Are you tired of my lengthy play-by-play yet? Don't worry. I assure you; I am almost done. Most of the rest of the afternoon was spent posing as and near statues and public art, because I am apparently six years old and that sort of thing is still amusing to me. Luckily Lara is still six years old as well, so we had great fun with it, obviously.
That last one, of course, is the Rocky statue outside the Philadelphia Museum of Art, where I had to
run the steps just like Rocky did. There are 72 of them, in case you are curious. Perhaps that will help you out in a game of bar trivia some day.
We finished off the day with a tasty Thai meal in Lara and Rob's neighborhood and then retired to their gorgeous old house in Manyunk, where I nearly died when I forgot Rob's warning that the bathroom is the BROWN door, not the GREEN one. "Be sure you don't open the green door!" he stressed when they first gave me the tour around their house. I thought maybe they just didn't want me to see that their basement was haunted (or possibly is where they store illicit substances), but it turns out it's just an abrupt and unexpected pit of death. So. Should ever you visit Rob and Lara, word to the wise: BROWN door, not green. Remember that.
After my luckily not-fatal fall, we had some more wine and played some more games, which is when I discovered that Lara is not only a Wii bowling savant but an unbeatable Boggle pro as well. People, I swear to you, I am tremendous at Boggle. I think most of my real-life friends will attest to that. But Lara could beat
Peggy Hill in Boggle tournament play. It was a humbling experience that was good for me, I suppose ("This must be what it's like for
other people when they play Boggle with
me," I said), but not so secretly I'm actually a little glad Lara lives so far away, so I don't have to face her as competition again any time soon.

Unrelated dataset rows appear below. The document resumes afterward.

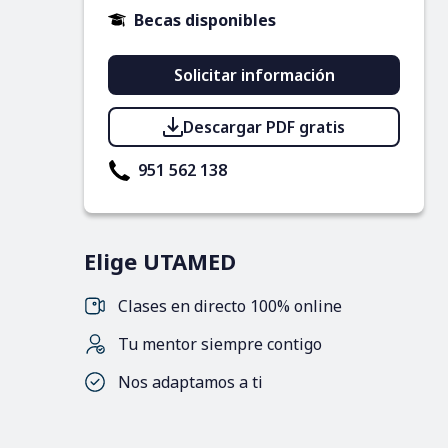
Becas disponibles
Solicitar información
Descargar PDF gratis
951 562 138
Elige UTAMED
Clases en directo 100% online
Tu mentor siempre contigo
Nos adaptamos a ti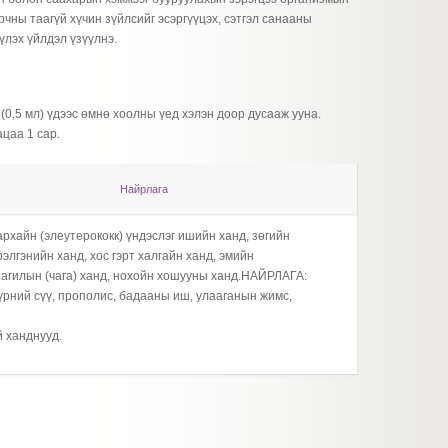
чны таагүй хүчин зүйлсийг эсэргүүцэх, сэтгэл санааны
үлэх үйлдэл үзүүлнэ.
(0,5 мл) үдээс өмнө хоолны үед хэлэн доор дусааж ууна.
ацаа 1 сар.
Найрлага
рхайн (элеутерококк) үндэслэг ишийн ханд, зөгийн
Гөлгөр
элгэнийн ханд, хос гэрт халгайн ханд, эмийн
бүрэлгэ
ы агилын (чага) ханд, нохойн хошууны ханд.НАЙРЛАГА:
хошуун
үүрний сүү, прополис, бадааны иш, улааганын жимс,
Туслах 
й ханднууд.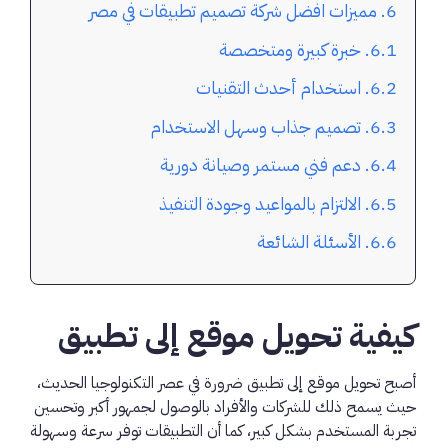
مميزات افضل شركة تصميم تطبيقات في مصر
خبرة كبيرة ومتخصصة
استخدام أحدث التقنيات
تصميم جذاب وسهل الاستخدام
دعم فني مستمر وصيانة دورية
الالتزام بالمواعيد وجودة التنفيذ
الأسئلة الشائعة
كيفية تحويل موقع إلى تطبيق
أصبح تحويل موقع إلى تطبيق ضرورة في عصر التكنولوجيا الحديث،
حيث يسمح ذلك للشركات والأفراد بالوصول لجمهور أكبر وتحسين
تجربة المستخدم بشكل كبير، كما أن التطبيقات توفر سرعة وسهولة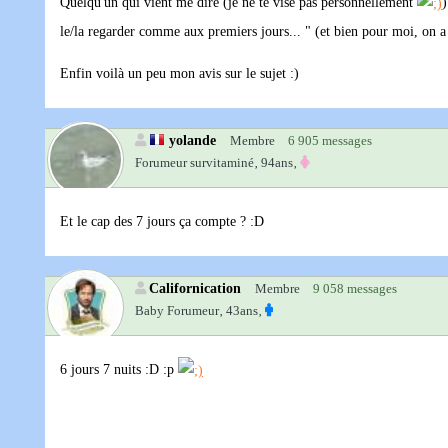
Quelqu'un qui vient me dire (je ne te vise pas personnellement
)
le/la regarder comme aux premiers jours... " (et bien pour moi, on a
Enfin voilà un peu mon avis sur le sujet :)
yolande
Membre
6 905 messages
Forumeur survitaminé‚
94ans‚
Et le cap des 7 jours ça compte ? :D
Californication
Membre
9 058 messages
Baby Forumeur‚
43ans‚
6 jours 7 nuits :D :p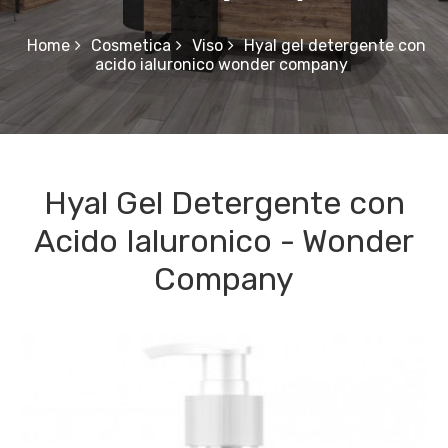
Home
Cosmetica
Viso
Hyal gel detergente con
acido ialuronico wonder company
Hyal Gel Detergente con
Acido Ialuronico - Wonder
Company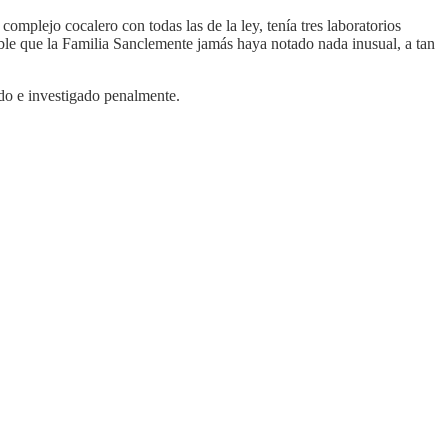
complejo cocalero con todas las de la ley, tenía tres laboratorios
ible que la Familia Sanclemente jamás haya notado nada inusual, a tan
do e investigado penalmente.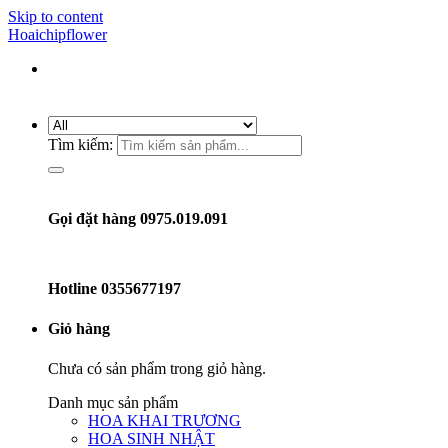
Skip to content
Hoaichipflower
Tìm kiếm:
Gọi đặt hàng 0975.019.091
Hotline
0355677197
Giỏ hàng
Chưa có sản phẩm trong giỏ hàng.
Danh mục sản phẩm
HOA KHAI TRƯƠNG
HOA SINH NHẬT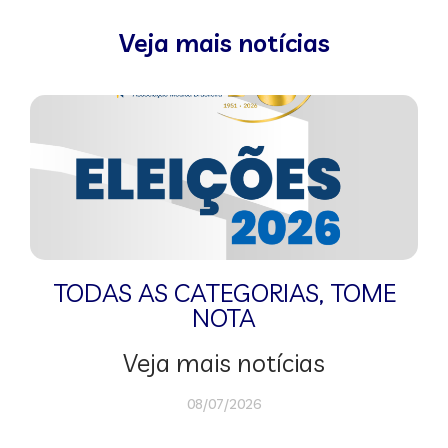
Veja mais notícias
TODAS AS CATEGORIAS
,
TOME
NOTA
Veja mais notícias
08/07/2026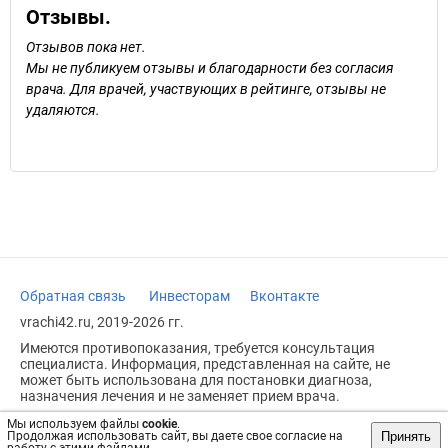
Отзывы.
Отзывов пока нет.
Мы не публикуем отзывы и благодарности без согласия
врача. Для врачей, участвующих в рейтинге, отзывы не
удаляются.
Обратная связь
Инвесторам
Вконтакте
vrachi42.ru, 2019-2026 гг.
Имеются противопоказания, требуется консультация
специалиста. Информация, представленная на сайте, не
может быть использована для постановки диагноза,
назначения лечения и не заменяет прием врача.
Возрастное ограничение: 18+
Мы используем файлы
cookie
.
Принять
Продолжая использовать сайт, вы даете свое согласие на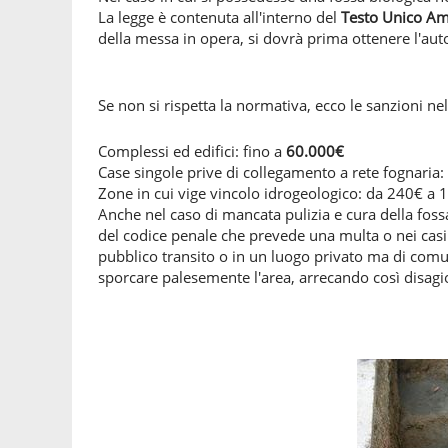
La legge è contenuta all'interno del
Testo Unico Am
della messa in opera, si dovrà prima ottenere l'autor
Se non si rispetta la normativa, ecco le sanzioni nel
Complessi ed edifici: fino a
60.000€
Case singole prive di collegamento a rete fognaria
Zone in cui vige vincolo idrogeologico: da 240€ a 
Anche nel caso di mancata pulizia e cura della fossa
del codice penale che prevede una multa o nei casi p
pubblico transito o in un luogo privato ma di comune
sporcare palesemente l'area, arrecando così disagi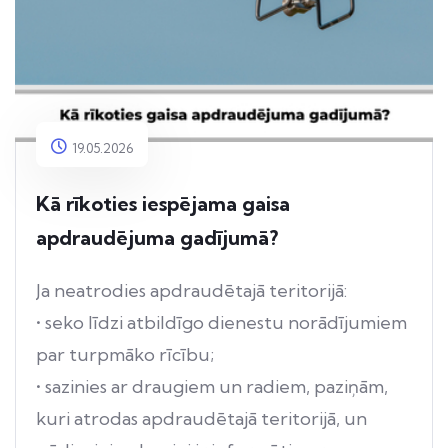
19.05.2026
Kā rīkoties iespējama gaisa
apdraudējuma gadījumā?
Ja neatrodies apdraudētajā teritorijā:
• seko līdzi atbildīgo dienestu norādījumiem
par turpmāko rīcību;
• sazinies ar draugiem un radiem, paziņām,
kuri atrodas apdraudētajā teritorijā, un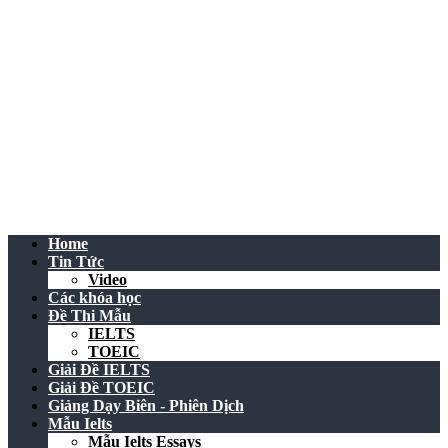
Home
Tin Tức
Video
Các khóa học
Đề Thi Mẫu
IELTS
TOEIC
Giải Đề IELTS
Giải Đề TOEIC
Giảng Dạy Biên - Phiên Dịch
Mẫu Ielts
Mẫu Ielts Essays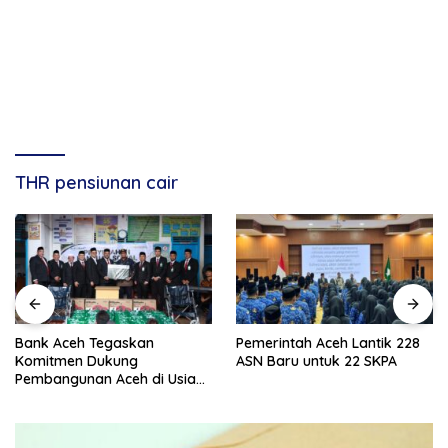
THR pensiunan cair
Bank Aceh Tegaskan
Pemerintah Aceh Lantik 228
Komitmen Dukung
ASN Baru untuk 22 SKPA
Pembangunan Aceh di Usia
ke-53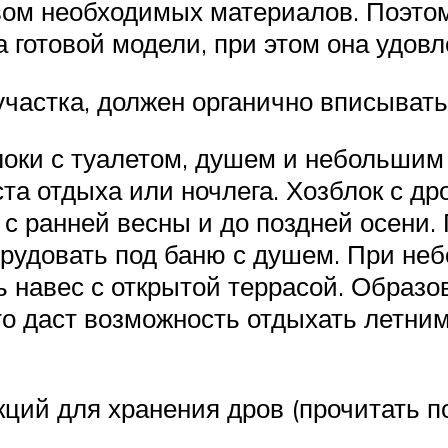
ом необходимых материалов. Поэтом
 готовой модели, при этом она удовл
участка, должен органично вписыват
оки с туалетом, душем и небольши
ста отдыха или ночлега. Хозблок с д
 с ранней весны и до поздней осени
орудовать под баню с душем. При н
ь навес с открытой террасой. Образ
то даст возможность отдыхать летни
кций для хранения дров (прочитать п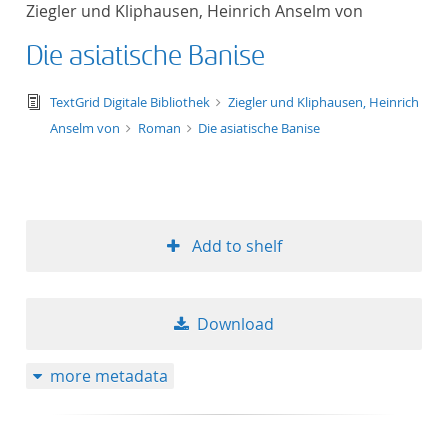
Ziegler und Kliphausen, Heinrich Anselm von
title ascending
Die asiatische Banise
title descending
text/tg.edition+tg.aggregation+xml
TextGrid Digitale Bibliothek
Ziegler und Kliphausen, Heinrich
format ascending
Anselm von
Roman
Die asiatische Banise
format descendin
publication date 
Add to shelf
publication date 
Download
10
more metadata
20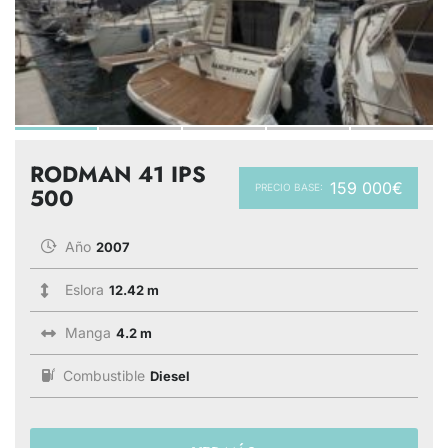
RODMAN 41 IPS
159 000€
PRECIO BASE:
500
Año
2007
Eslora
12.42 m
Manga
4.2 m
Combustible
Diesel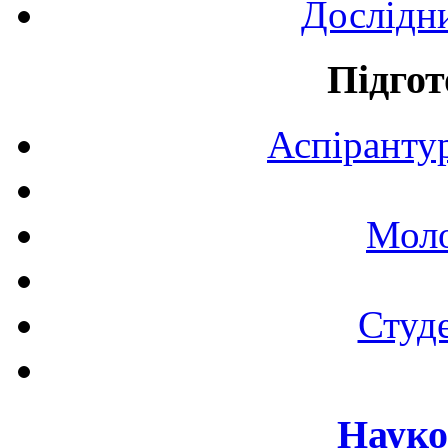
Дослідн
Підгот
Аспірантур
Моло
Студе
Науко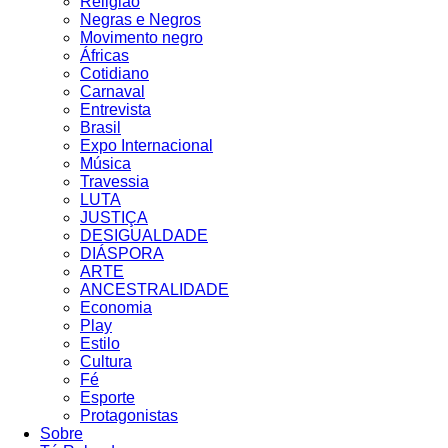
Religião
Negras e Negros
Movimento negro
Áfricas
Cotidiano
Carnaval
Entrevista
Brasil
Expo Internacional
Música
Travessia
LUTA
JUSTIÇA
DESIGUALDADE
DIÁSPORA
ARTE
ANCESTRALIDADE
Economia
Play
Estilo
Cultura
Fé
Esporte
Protagonistas
Sobre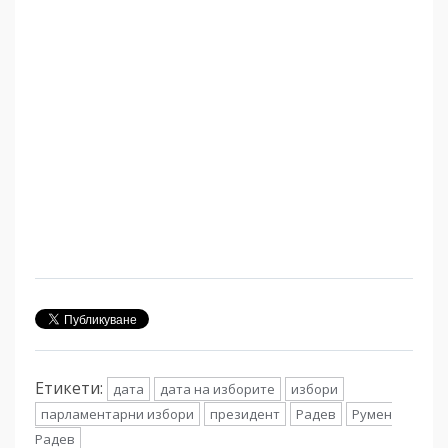
Етикети:
дата
дата на изборите
избори
парламентарни избори
президент
Радев
Румен
Радев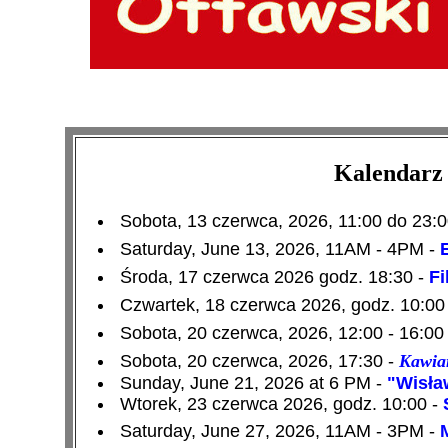
Kalendarz 
Sobota, 13 czerwca, 2026, 11:00 do 23:0
Saturday, June 13, 2026, 11AM - 4PM -
Środa, 17 czerwca 2026 godz. 18:30 -
Fi
Czwartek, 18 czerwca 2026, godz. 10:00
Sobota, 20 czerwca, 2026, 12:00 - 16:00
Sobota, 20 czerwca, 2026, 17:30 -
Kawia
Sunday, June 21, 2026 at 6 PM -
"Wisła
Wtorek, 23 czerwca 2026, godz. 10:00 -
Saturday, June 27, 2026, 11AM - 3PM -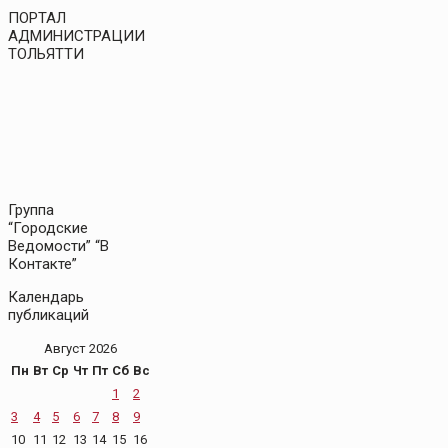
ПОРТАЛ
АДМИНИСТРАЦИИ
ТОЛЬЯТТИ
Группа
“Городские
Ведомости” “В
Контакте”
Календарь
публикаций
Август 2026
Пн
Вт
Ср
Чт
Пт
Сб
Вс
1
2
3
4
5
6
7
8
9
10
11
12
13
14
15
16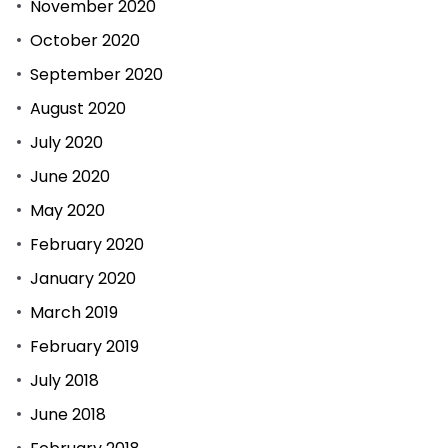
November 2020
October 2020
September 2020
August 2020
July 2020
June 2020
May 2020
February 2020
January 2020
March 2019
February 2019
July 2018
June 2018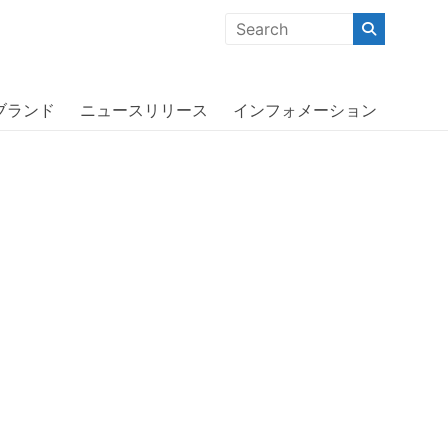
クな商品」「機能的な商品」「コストパフォーマンスの高い商
iPhone 8 / iPhone 7用ケース ブ
ブランド
ニュースリリース
インフォメーション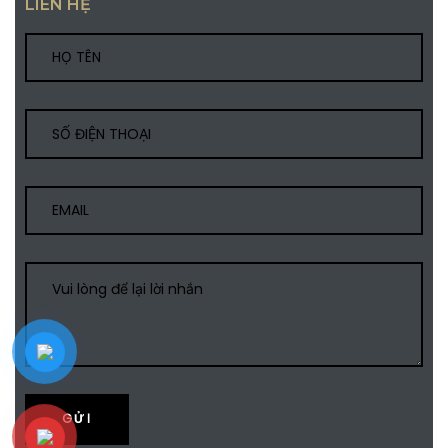
LIÊN HỆ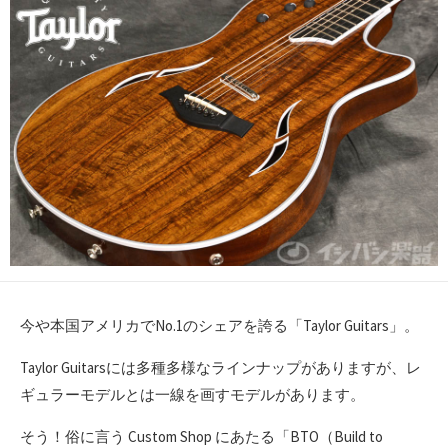
今や本国アメリカでNo.1のシェアを誇る「Taylor Guitars」。
Taylor Guitarsには多種多様なラインナップがありますが、レ
ギュラーモデルとは一線を画すモデルがあります。
そう！俗に言う Custom Shop にあたる「BTO（Build to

And that about wraps up the trip, I think. I had a fantastic time meeting everybody and like I said, I am sad that I can't go hang out with them again next week. I very much hope this blogger meet-up was not the last. Meanwhile, I'll be brushing up on my skillz with my
electronic Boggle and killing time reading all the books I acquired from my generous and bookwormy friends. When I left on Friday, I had
one book with me (the one that's been in my sidebar entirely longer than it should be). When I returned yesterday, I had crammed
ten more in my luggage and carry-on. I'd better get reading, hadn't I?
Thanks, Noelle and Lara, for giving me ten more reasons to stay up too late. Thank you NPW, Chris, Lara, and Rob for your generous hospitality in your fair cities. And thanks to all of you plus Red for being just as awesome in person as I'd hoped.